Traumatic arterial injury is often graded using the Denver grading scale, which is as follows:

  • Grade I – < 25% narrowing
  • Grade II – > 25% narrowing or dissection flap
  • Grade III – pseudoaneurysm
  • Grade IV – occlusion
  • Grade V – transection/active extravasation

Injury can be evaluated with either CTA (more common) or MRA.

Board Review 2 – Case 16

Neuroradiology board review. This lecture is geared towards the ABR core exam for residents, but it would be useful for review for the ABR certifying exam or certificate of added qualification (CAQ) exam for neuroradiology.

More description and the answer (spoiler!) are seen below the video.

This case shows a mass within the spinal canal of the upper thoracic spine. For any spinal canal mass, your first step is to determine if it is:

  • intramedullary (in the spinal cord)
  • intradural extramedullary (inside the dura, but outside the spinal cord)
  • extradural

This mass appears to be extramedullary but intradural. The main differential considerations are meningioma, nerve sheath tumor/schwannoma, or metastasis. This mass has a relatively benign appearance and enhances avidly and homogenously.

The diagnosis is: meningioma

Spinal meningiomas are extramedullary masses that share an imaging appearance with intracranial meningiomas. They are often homogenous and enhance avidly. They can have calcification. The treatment, if symptomatic, is surgical resection.

Board Review 2 – Case 15

Neuroradiology board review. This lecture is geared towards the ABR core exam for residents, but it would be useful for review for the ABR certifying exam or certificate of added qualification (CAQ) exam for neuroradiology.

More description and the answer (spoiler!) are seen below the video.

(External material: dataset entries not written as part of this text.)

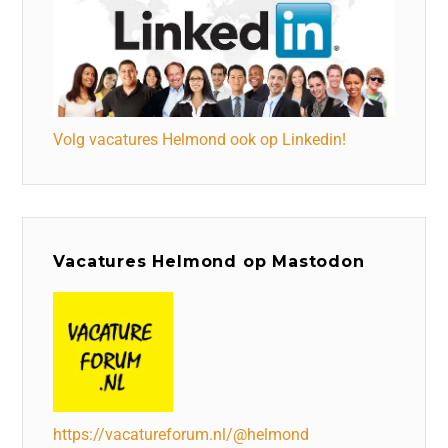
Volg vacatures Helmond ook op Linkedin!
Vacatures Helmond op Mastodon
https://vacatureforum.nl/@helmond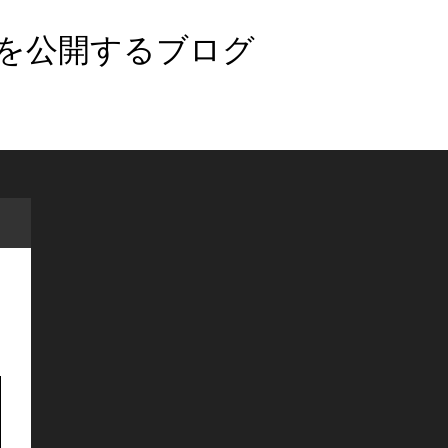
法を公開するブログ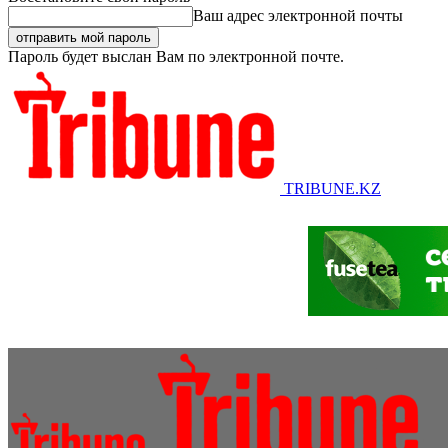
Ваш адрес электронной почты
Пароль будет выслан Вам по электронной почте.
TRIBUNE.KZ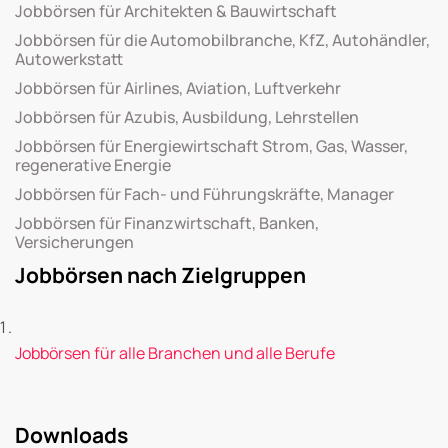
Jobbörsen für Architekten & Bauwirtschaft
Jobbörsen für die Automobilbranche, KfZ, Autohändler,
Autowerkstatt
Jobbörsen für Airlines, Aviation, Luftverkehr
Jobbörsen für Azubis, Ausbildung, Lehrstellen
Jobbörsen für Energiewirtschaft Strom, Gas, Wasser,
regenerative Energie
Jobbörsen für Fach- und Führungskräfte, Manager
Jobbörsen für Finanzwirtschaft, Banken,
Versicherungen
Jobbörsen nach Zielgruppen
Jobbörsen für alle Branchen und alle Berufe
Downloads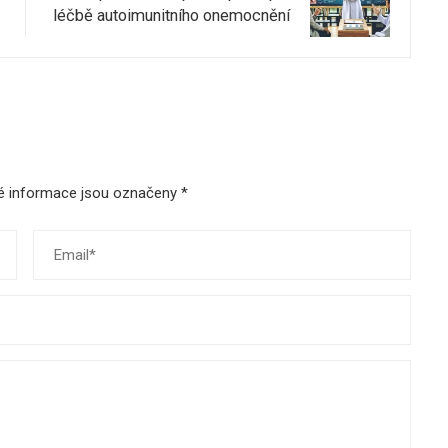
léčbě autoimunitního onemocnění
é informace jsou označeny
*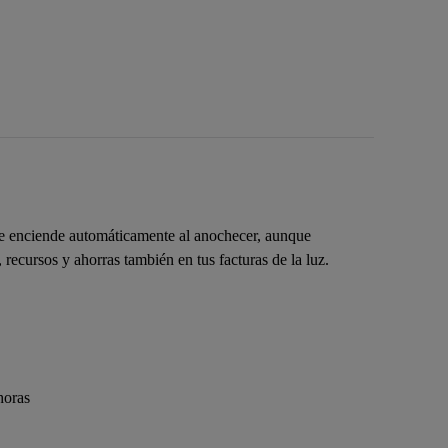
 se enciende automáticamente al anochecer, aunque
 recursos y ahorras también en tus facturas de la luz.
horas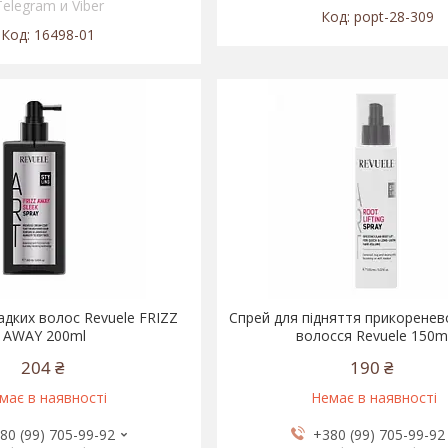
Telegram и Viber
popt-28-309
16498-01
адких волос Revuele FRIZZ
Спрей для підняття прикоренев
AWAY 200ml
волосся Revuele 150m
204 ₴
190 ₴
має в наявності
Немає в наявності
80 (99) 705-99-92
+380 (99) 705-99-92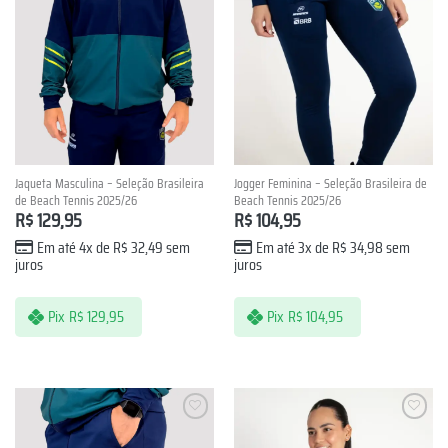
Jaqueta Masculina – Seleção Brasileira
Jogger Feminina – Seleção Brasileira de
de Beach Tennis 2025/26
Beach Tennis 2025/26
R$
129,95
R$
104,95
Em até 4x de
R$
32,49
sem
Em até 3x de
R$
34,98
sem
juros
juros
Pix
R$
129,95
Pix
R$
104,95
Lista de
Lista de
Desejos
Desejos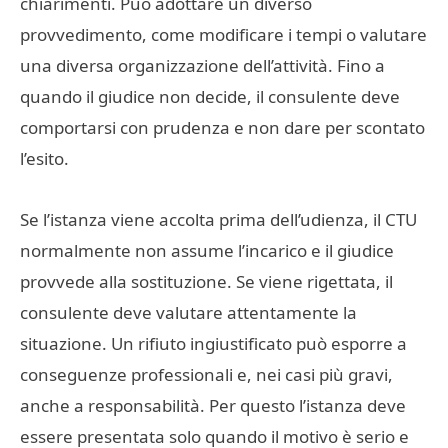
chiarimenti. Può adottare un diverso
provvedimento, come modificare i tempi o valutare
una diversa organizzazione dell’attività. Fino a
quando il giudice non decide, il consulente deve
comportarsi con prudenza e non dare per scontato
l’esito.
Se l’istanza viene accolta prima dell’udienza, il CTU
normalmente non assume l’incarico e il giudice
provvede alla sostituzione. Se viene rigettata, il
consulente deve valutare attentamente la
situazione. Un rifiuto ingiustificato può esporre a
conseguenze professionali e, nei casi più gravi,
anche a responsabilità. Per questo l’istanza deve
essere presentata solo quando il motivo è serio e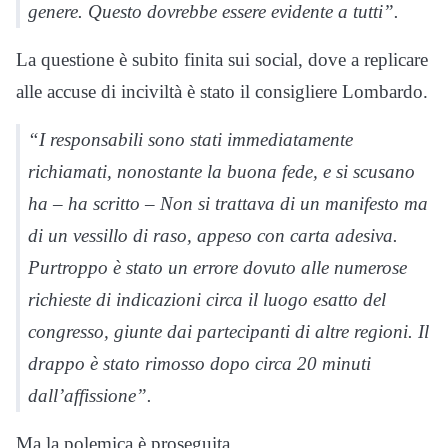
genere. Questo dovrebbe essere evidente a tutti”.
La questione è subito finita sui social, dove a replicare
alle accuse di inciviltà è stato il consigliere Lombardo.
“I responsabili sono stati immediatamente
richiamati, nonostante la buona fede, e si scusano
ha – ha scritto – Non si trattava di un manifesto ma
di un vessillo di raso, appeso con carta adesiva.
Purtroppo è stato un errore dovuto alle numerose
richieste di indicazioni circa il luogo esatto del
congresso, giunte dai partecipanti di altre regioni. Il
drappo è stato rimosso dopo circa 20 minuti
dall’affissione”.
Ma la polemica è proseguita.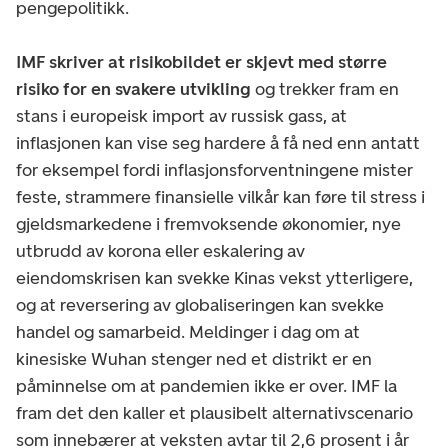
pengepolitikk.
IMF skriver at risikobildet er skjevt med større
risiko for en svakere utvikling
og trekker fram en
stans i europeisk import av russisk gass, at
inflasjonen kan vise seg hardere å få ned enn antatt
for eksempel fordi inflasjonsforventningene mister
feste, strammere finansielle vilkår kan føre til stress i
gjeldsmarkedene i fremvoksende økonomier, nye
utbrudd av korona eller eskalering av
eiendomskrisen kan svekke Kinas vekst ytterligere,
og at reversering av globaliseringen kan svekke
handel og samarbeid. Meldinger i dag om at
kinesiske Wuhan stenger ned et distrikt er en
påminnelse om at pandemien ikke er over. IMF la
fram det den kaller et plausibelt alternativscenario
som innebærer at veksten avtar til 2,6 prosent i år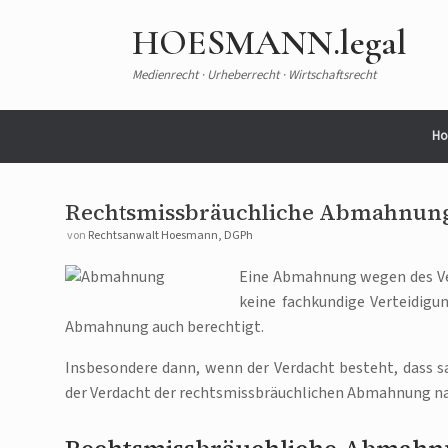
Zum
Inhalt
HOESMANN.legal
springen
Medienrecht · Urheberrecht · Wirtschaftsrecht
Ho
Rechtsmissbräuchliche Abmahnun
von
Rechtsanwalt Hoesmann, DGPh
Eine Abmahnung wegen des Ve
keine fachkundige Verteidigun
Abmahnung auch berechtigt.
Insbesondere dann, wenn der Verdacht besteht, dass 
der Verdacht der rechtsmissbräuchlichen Abmahnung n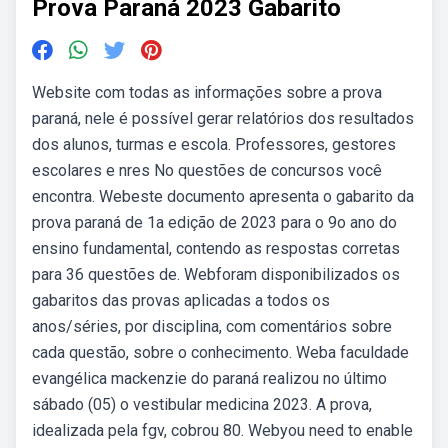
Prova Paraná 2023 Gabarito
Website com todas as informações sobre a prova
paraná, nele é possível gerar relatórios dos resultados
dos alunos, turmas e escola. Professores, gestores
escolares e nres No questões de concursos você
encontra. Webeste documento apresenta o gabarito da
prova paraná de 1a edição de 2023 para o 9o ano do
ensino fundamental, contendo as respostas corretas
para 36 questões de. Webforam disponibilizados os
gabaritos das provas aplicadas a todos os
anos/séries, por disciplina, com comentários sobre
cada questão, sobre o conhecimento. Weba faculdade
evangélica mackenzie do paraná realizou no último
sábado (05) o vestibular medicina 2023. A prova,
idealizada pela fgv, cobrou 80. Webyou need to enable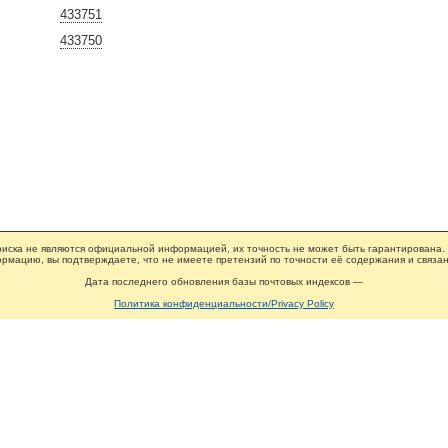
433751
433750
иска не являются официальной информацией, их точность не может быть гарантирована.
рмацию, вы подтверждаете, что не имеете претензий по точности её содержания и связан
Дата последнего обновления базы почтовых индексов —
Политика конфиденциальности/Privacy Policy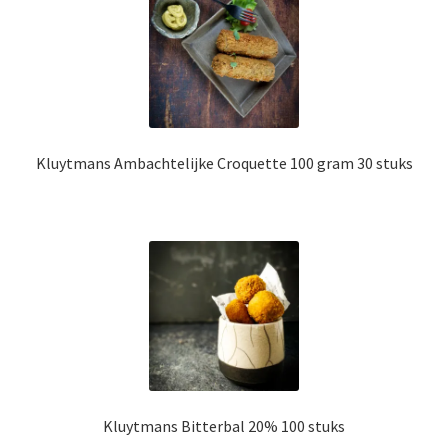
Kluytmans Ambachtelijke Croquette 100 gram 30 stuks
Kluytmans Bitterbal 20% 100 stuks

This case shows a trauma patient who had a significant fall and now has lower extremity symptoms. On the MRI, there are a few compression fractures that you can see, but in addition there is T1 hyperintense fluid in the dorsal epidural space. In the setting of trauma, this is likely to be an epidural hematoma.

The diagnosis is: fracture with spinal epidural hematoma

Epidural hematoma is a dreaded complication of spine trauma that can cause worsening cord injury. It requires close monitoring and possibly surgical drainage if this may improve the symptoms. Look for intraspinal fluid collections after trauma, as they can be hard to identify.